Currently, in Middle Tennessee, out of the 41 counties Vanderbilt covers, 23 entire county school districts are designated as Project ADAM Heart Safe (a total of 326 individual school campuses within those counties) and nine school districts are working through the process.
Members of the Station Camp High School SET Team and Linton Beck's parents together after Beck returned to school.
Although Bartlett was not a designated SET Team member, he said his years as a coach for the school played a part in his response.
" gone through First Aid CPR training 16 times I believe in the last 18 years," he said. "Being around sports, I think it just comes naturally that everybody's got a part that they have to do. And so once I knew there was somebody that knew more than me and could take over, then I was ready to step back and give any support that needed to be whether it was to go call a parent or to help get the AED, whatever needed to be done."
Welty emphasized the importance of acting quickly.
"When you come across the person who is not responsive, just do something. Something is better than nothing. Start compressions. Get the blood flowing to the brain, you have, you know, six to eight minutes before you have brain damage," she said, "So the quicker you start CPR, the quicker you call someone for an AED and get the AED on there, the better chances you have of saving that person's life."
Bartlett said he hopes other schools will take the time to become a Project ADAM Heart Healthy County like Sumner County did.
"Just be prepared, you don't know what situations are going to happen in a day. So it's better to have those things and have the ability to have tools that will save a life over wishing that you did," he said.
Station Camp High School has three AEDs strategically placed throughout their school building.

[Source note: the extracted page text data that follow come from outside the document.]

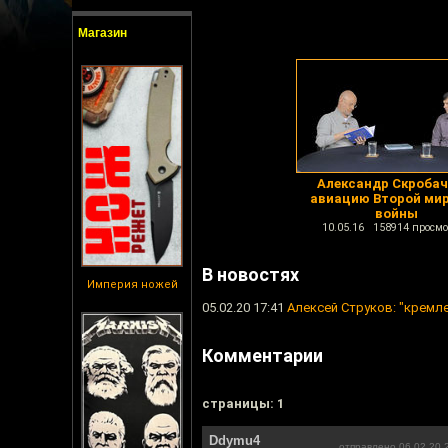
Магазин
Александр Скробач
авиацию Второй ми
войны
10.05.16 158914 просмо
В новостях
Империя ножей
05.02.20 17:41
Алексей Струков: "кремл
Комментарии
cтраницы: 1
Ddymu4
отправлено 06.02.20 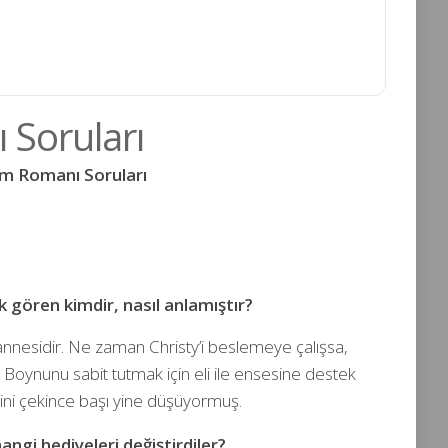
 Soruları
ım Romanı Soruları
?
ilk gören kimdir, nasıl anlamıştır?
en annesidir. Ne zaman Christy’i beslemeye çalışsa,
Boynunu sabit tutmak için eli ile ensesine destek
ini çekince başı yine düşüyormuş.
ngi hediyeleri değiştirdiler?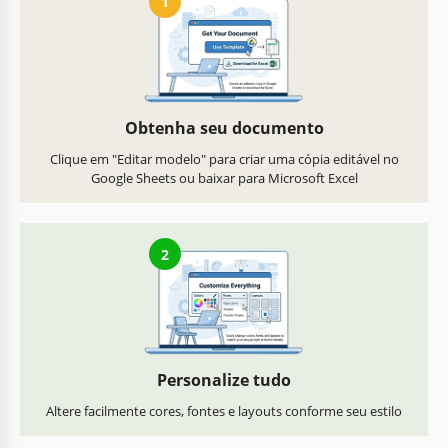
1
Obtenha seu documento
Clique em "Editar modelo" para criar uma cópia editável no
Google Sheets ou baixar para Microsoft Excel
2
Personalize tudo
Altere facilmente cores, fontes e layouts conforme seu estilo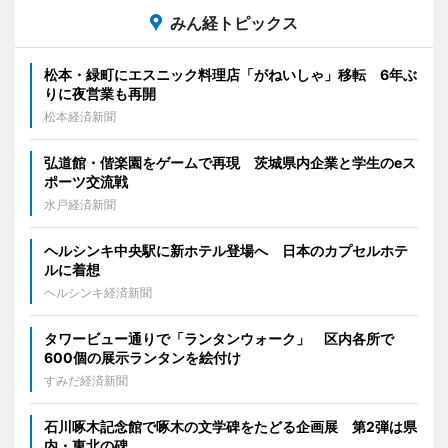
みん経トピックス
松本・緑町にエスニック料理店「がねいしゃ」移転 6年ぶ
りに夜営業も再開
松本経済新聞
弘道館・偕楽園をゲームで再現 茨城県内企業と学生のeス
ポーツ交流戦
水戸経済新聞
ヘルシンキ中央駅に新ホテル登場へ 日本のカプセルホテ
ルに着想
ヘルシンキ経済新聞
タワービュー通りで「ランタンウォーク」 区内各所で
600個の展示ランタンを絵付け
すみだ経済新聞
石川啄木記念館で啄木の文学碑をたどる企画展 第2弾は県
内・東北の碑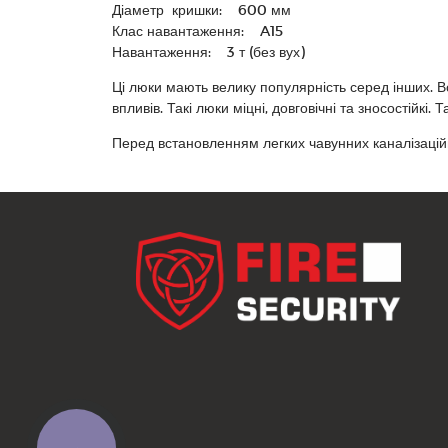
Діаметр кришки: 600 мм
Клас навантаження: A15
Навантаження: 3 т (без вух)
Ці люки мають велику популярність серед інших. В
впливів. Такі люки міцні, довговічні та зносостійкі. 
Перед встановленням легких чавунних каналізацій
КНОПКА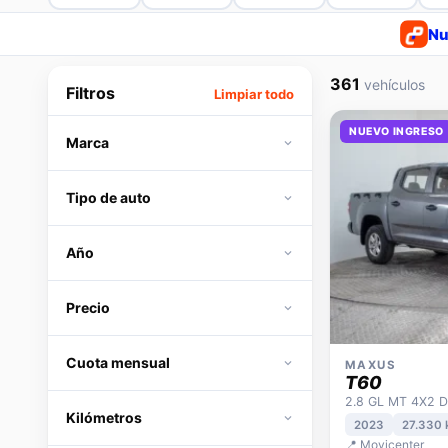
Nu
361
vehículos
Filtros
Limpiar todo
NUEVO INGRESO
Marca
Tipo de auto
Año
Precio
Cuota mensual
MAXUS
T60
2.8 GL MT 4X2 D
Kilómetros
2023
27.330
📍 Movicenter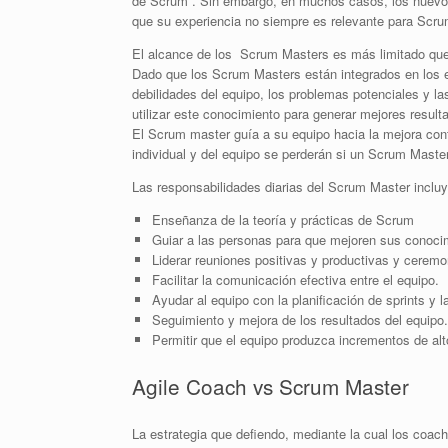
de Scrum . Sin embargo, en muchos casos, los nuevos 
que su experiencia no siempre es relevante para Scrum
El alcance de los Scrum Masters es más limitado que 
Dado que los Scrum Masters están integrados en los eq
debilidades del equipo, los problemas potenciales y 
utilizar este conocimiento para generar mejores resul
El Scrum master guía a su equipo hacia la mejora con
individual y del equipo se perderán si un Scrum Mast
Las responsabilidades diarias del Scrum Master inclu
Enseñanza de la teoría y prácticas de Scrum
Guiar a las personas para que mejoren sus conocim
Liderar reuniones positivas y productivas y ceremo
Facilitar la comunicación efectiva entre el equipo.
Ayudar al equipo con la planificación de sprints y l
Seguimiento y mejora de los resultados del equipo.
Permitir que el equipo produzca incrementos de al
Agile Coach vs Scrum Master
La estrategia que defiendo, mediante la cual los coac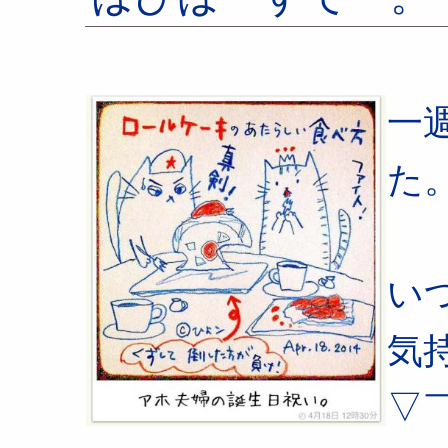
一
た
い
気
▽￣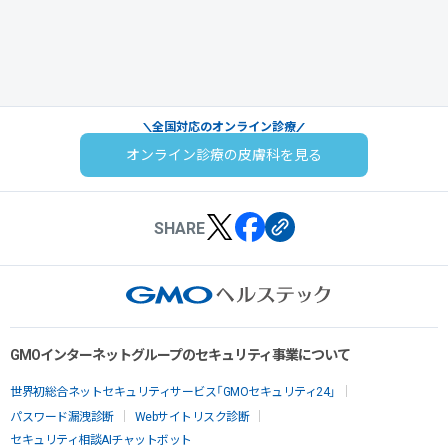
全国対応のオンライン診療
オンライン診療の皮膚科を見る
SHARE
GMOインターネットグループのセキュリティ事業について
世界初総合ネットセキュリティサービス「GMOセキュリティ24」
パスワード漏洩診断
Webサイトリスク診断
セキュリティ相談AIチャットボット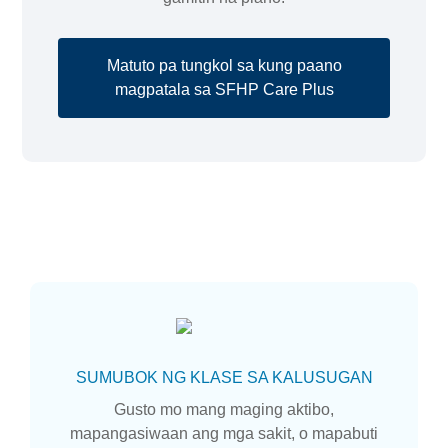
Matuto pa tungkol sa kung paano
magpatala sa SFHP Care Plus
SUMUBOK NG KLASE SA KALUSUGAN
Gusto mo mang maging aktibo,
mapangasiwaan ang mga sakit, o mapabuti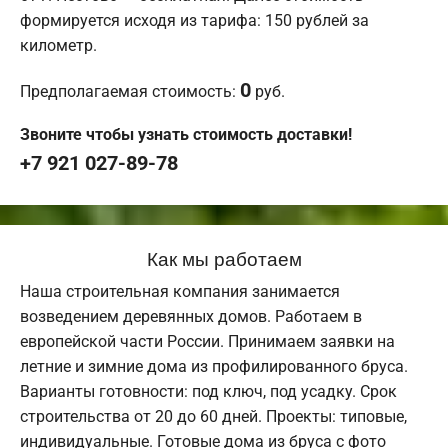
формируется исходя из тарифа: 150 рублей за
километр.
0
Предполагаемая стоимость:
руб.
Звоните чтобы узнать стоимость доставки!
+7 921 027-89-78
Как мы работаем
Наша строительная компания занимается
возведением деревянных домов. Работаем в
европейской части России. Принимаем заявки на
летние и зимние дома из профилированного бруса.
Варианты готовности: под ключ, под усадку. Срок
строительства от 20 до 60 дней. Проекты: типовые,
индивидуальные. Готовые дома из бруса с фото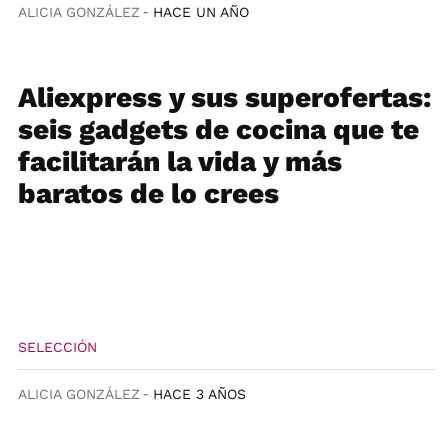
ALICIA GONZÁLEZ
HACE UN AÑO
Aliexpress y sus superofertas:
seis gadgets de cocina que te
facilitarán la vida y más
baratos de lo crees
SELECCIÓN
ALICIA GONZÁLEZ
HACE 3 AÑOS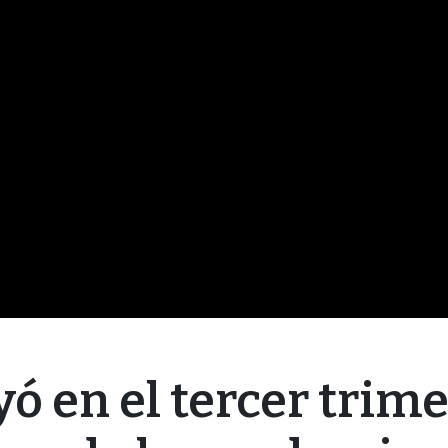
ó en el tercer trime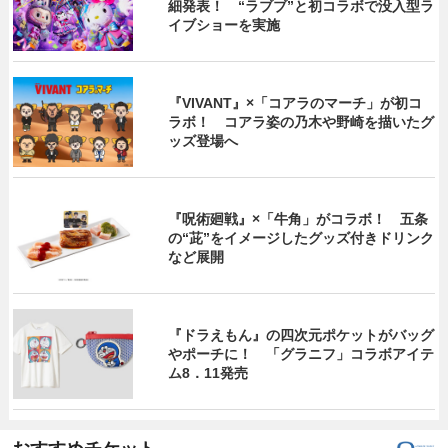
細発表！ “ラブブ”と初コラボで没入型ラ
イブショーを実施
『VIVANT』×「コアラのマーチ」が初コ
ラボ！ コアラ姿の乃木や野崎を描いたグ
ッズ登場へ
『呪術廻戦』×「牛角」がコラボ！ 五条
の“茈”をイメージしたグッズ付きドリンク
など展開
『ドラえもん』の四次元ポケットがバッグ
やポーチに！ 「グラニフ」コラボアイテ
ム8．11発売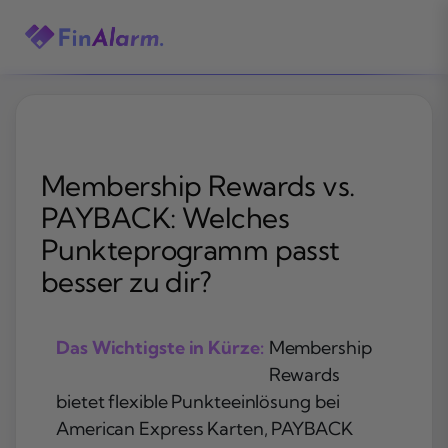
Zum
Inhalt
springen
Membership Rewards vs.
PAYBACK: Welches
Punkteprogramm passt
besser zu dir?
Das Wichtigste in Kürze:
Membership
Rewards
bietet flexible Punkteeinlösung bei
American Express Karten, PAYBACK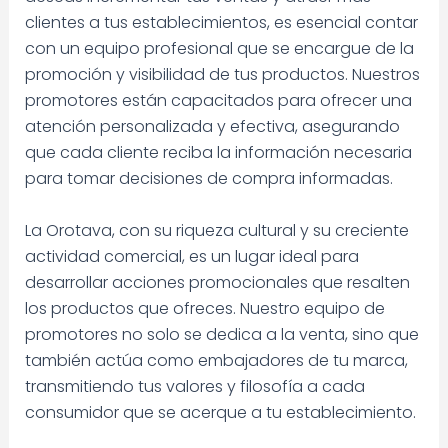
clientes a tus establecimientos, es esencial contar
con un equipo profesional que se encargue de la
promoción y visibilidad de tus productos. Nuestros
promotores están capacitados para ofrecer una
atención personalizada y efectiva, asegurando
que cada cliente reciba la información necesaria
para tomar decisiones de compra informadas.
La Orotava, con su riqueza cultural y su creciente
actividad comercial, es un lugar ideal para
desarrollar acciones promocionales que resalten
los productos que ofreces. Nuestro equipo de
promotores no solo se dedica a la venta, sino que
también actúa como embajadores de tu marca,
transmitiendo tus valores y filosofía a cada
consumidor que se acerque a tu establecimiento.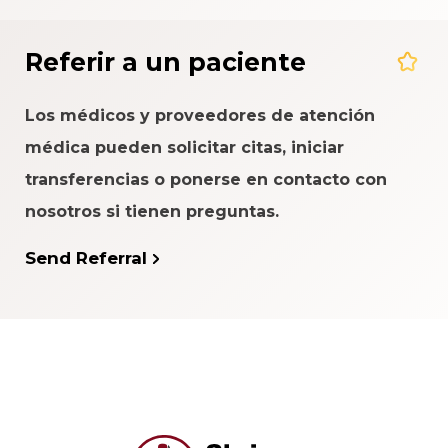
Referir a un paciente
Los médicos y proveedores de atención
médica pueden solicitar citas, iniciar
transferencias o ponerse en contacto con
nosotros si tienen preguntas.
Send Referral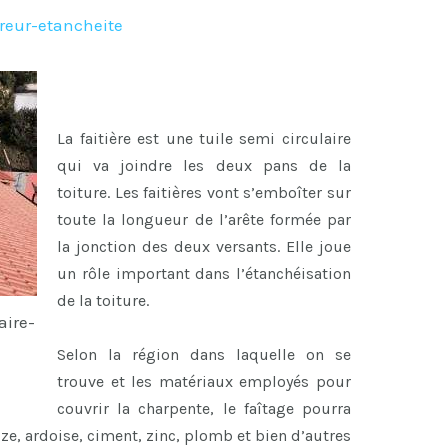
reur-etancheite
La faitière est une tuile semi circulaire
qui va joindre les deux pans de la
toiture. Les faitières vont s’emboîter sur
toute la longueur de l’arête formée par
la jonction des deux versants. Elle joue
un rôle important dans l’étanchéisation
de la toiture.
aire-
Selon la région dans laquelle on se
trouve et les matériaux employés pour
couvrir la charpente, le faîtage pourra
uze, ardoise, ciment, zinc, plomb et bien d’autres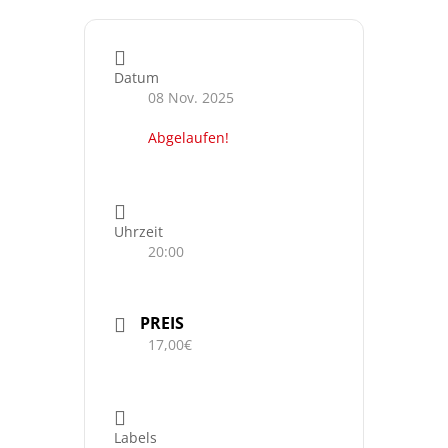
Datum
08 Nov. 2025
Abgelaufen!
Uhrzeit
20:00
PREIS
17,00€
Labels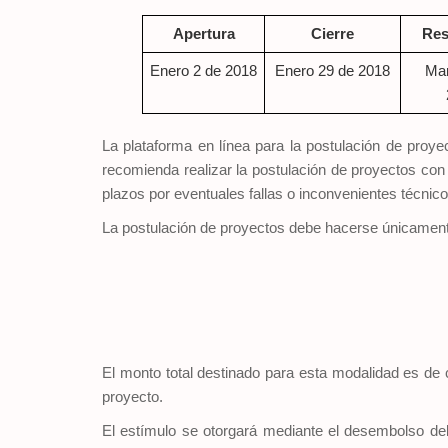
Apertura
Cierre
Res
Enero 2 de 2018
Enero 29 de 2018
Mar
La plataforma en línea para la postulación de proye
recomienda realizar la postulación de proyectos con
plazos por eventuales fallas o inconvenientes técnic
La postulación de proyectos debe hacerse únicamente a
El monto total destinado para esta modalidad es de 
proyecto.
El estímulo se otorgará mediante el desembolso del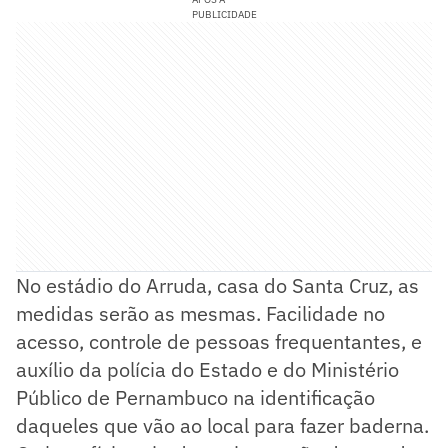
PUBLICIDADE
No estádio do Arruda, casa do Santa Cruz, as
medidas serão as mesmas. Facilidade no
acesso, controle de pessoas frequentantes, e
auxílio da polícia do Estado e do Ministério
Público de Pernambuco na identificação
daqueles que vão ao local para fazer baderna.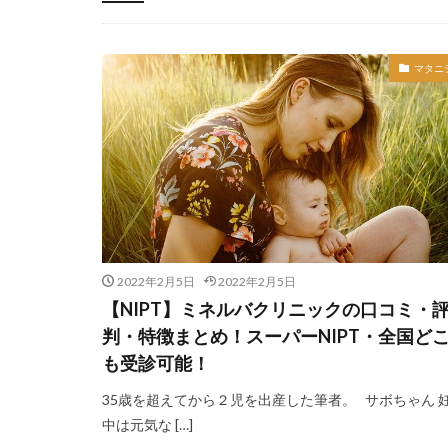
-
マタニ
2022年2月5日
2022年2月5日
【NIPT】ミネルバクリニックの口コミ・
判・特徴まとめ！スーパーNIPT・全国ど
も受診可能！
35歳を超えてから２児を出産した筆者。 サボちゃん 
中は元気な […]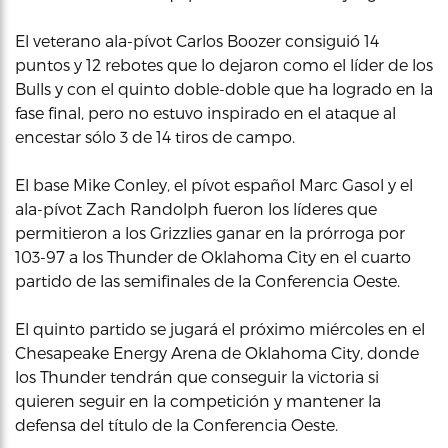
El veterano ala-pívot Carlos Boozer consiguió 14
puntos y 12 rebotes que lo dejaron como el líder de los
Bulls y con el quinto doble-doble que ha logrado en la
fase final, pero no estuvo inspirado en el ataque al
encestar sólo 3 de 14 tiros de campo.
El base Mike Conley, el pívot español Marc Gasol y el
ala-pívot Zach Randolph fueron los líderes que
permitieron a los Grizzlies ganar en la prórroga por
103-97 a los Thunder de Oklahoma City en el cuarto
partido de las semifinales de la Conferencia Oeste.
El quinto partido se jugará el próximo miércoles en el
Chesapeake Energy Arena de Oklahoma City, donde
los Thunder tendrán que conseguir la victoria si
quieren seguir en la competición y mantener la
defensa del título de la Conferencia Oeste.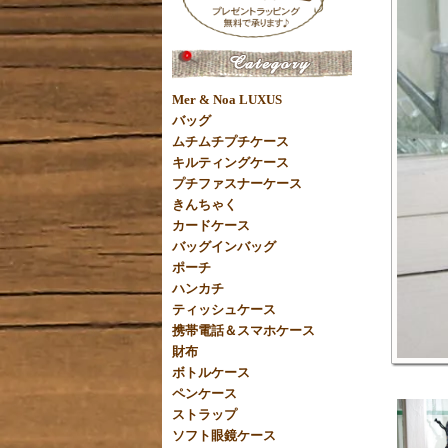
Mer & Noa LUXUS
バッグ
ムチムチプチケース
キルティングケース
プチファスナーケース
きんちゃく
カードケース
バッグインバッグ
ポーチ
ハンカチ
ティッシュケース
携帯電話＆スマホケース
財布
ボトルケース
ペンケース
ストラップ
ソフト眼鏡ケース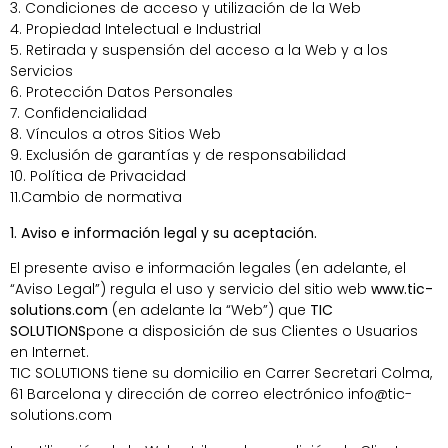
3. Condiciones de acceso y utilización de la Web
4. Propiedad Intelectual e Industrial
5. Retirada y suspensión del acceso a la Web y a los
Servicios
6. Protección Datos Personales
7. Confidencialidad
8. Vínculos a otros Sitios Web
9. Exclusión de garantías y de responsabilidad
10. Política de Privacidad
11.Cambio de normativa
1. Aviso e información legal y su aceptación.
El presente aviso e información legales (en adelante, el
“Aviso Legal”) regula el uso y servicio del sitio web
www.tic-
solutions.com
(en adelante la “Web”) que
TIC
SOLUTIONS
pone a disposición de sus Clientes o Usuarios
en Internet.
TIC SOLUTIONS tiene su domicilio en Carrer Secretari Colma,
61 Barcelona y dirección de correo electrónico info@tic-
solutions.com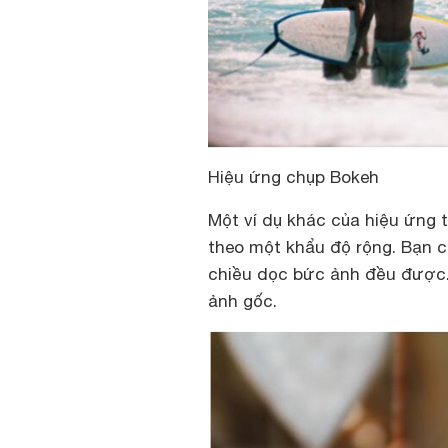
Hiệu ứng chụp Bokeh
Một ví dụ khác của hiệu ứng 
theo một khẩu độ rộng. Bạn c
chiều dọc bức ảnh đều được
ảnh gốc.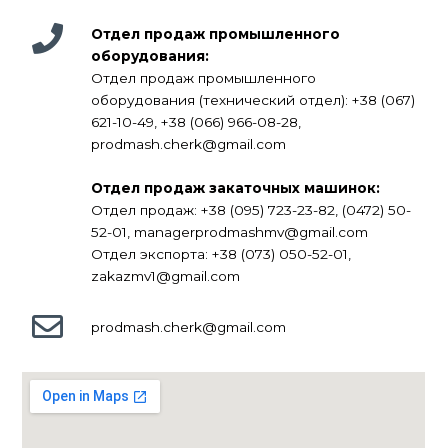
Отдел продаж промышленного
оборудования:
Отдел продаж промышленного
оборудования (технический отдел): +38 (067)
621-10-49, +38 (066) 966-08-28,
prodmash.cherk@gmail.com
Отдел продаж закаточных машинок:
Отдел продаж: +38 (095) 723-23-82, (0472) 50-
52-01, managerprodmashmv@gmail.com
Отдел экспорта: +38 (073) 050-52-01,
zakazmv1@gmail.com
prodmash.cherk@gmail.com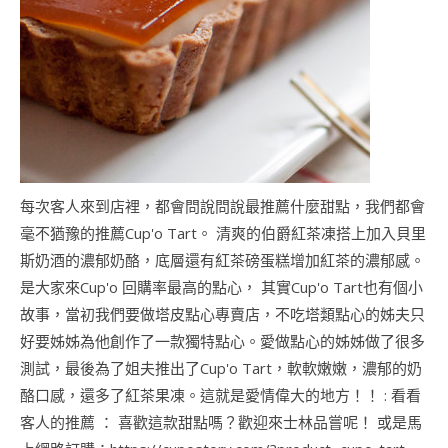
每次客人來到店裡，都會問說問說最推薦什麼甜點，我們都會
毫不猶豫的推薦Cup'o Tart。 清爽的伯爵紅茶凍搭上加入貝里
斯奶酒的濃郁奶酪，底層還有紅茶磅蛋糕增加紅茶的濃郁感。
是大家來Cup'o 回購率最高的點心， 其實Cup'o Tart也有個小
故事，當初我們要做塔皮點心專賣店，不吃塔類點心的姊夫只
好要姊姊為他創作了一款獨特點心。愛做點心的姊姊做了很多
測試，最後為了姐夫推出了Cup'o Tart，軟軟嫩嫩，濃郁的奶
酪口感，還多了紅茶果凍。這就是愛情偉大的地方！！ : 看看
客人的推薦 ： 喜歡這款甜點嗎？歡迎來士林品嘗呢！ 或是馬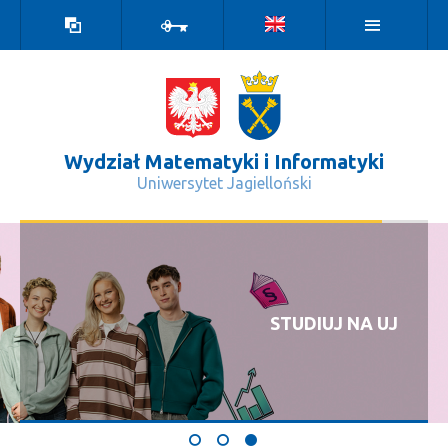
Wersja
Zaloguj
kontrastowa
Wydział Matematyki i Informatyki
Uniwersytet Jagielloński
Filmy - Wydział Matematyki i Inform
STUDIUJ NA UJ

Sixteen-year-old Beck and his parents are still finding the words to convey their gratitude to the school nurse and SET Team.
"It’s just a big deal to be prepared. I mean, there are a lot of places that don't have the training, don't have the actual devices like our school does. I'm lucky enough to be in this school system to where there was a plan," said Beck.
"It just put some things in perspective to me to where all this–anything, anything just goes away in a moment," Beck said. "I could have been running... I was two blocks from where I would start running. And if I was running, it probably wouldn't have happened. If I was at home, it wouldn't have happened. If I was at church, if I was just walking around somewhere it wouldn't have happened. This is basically the only place where ever would have happened."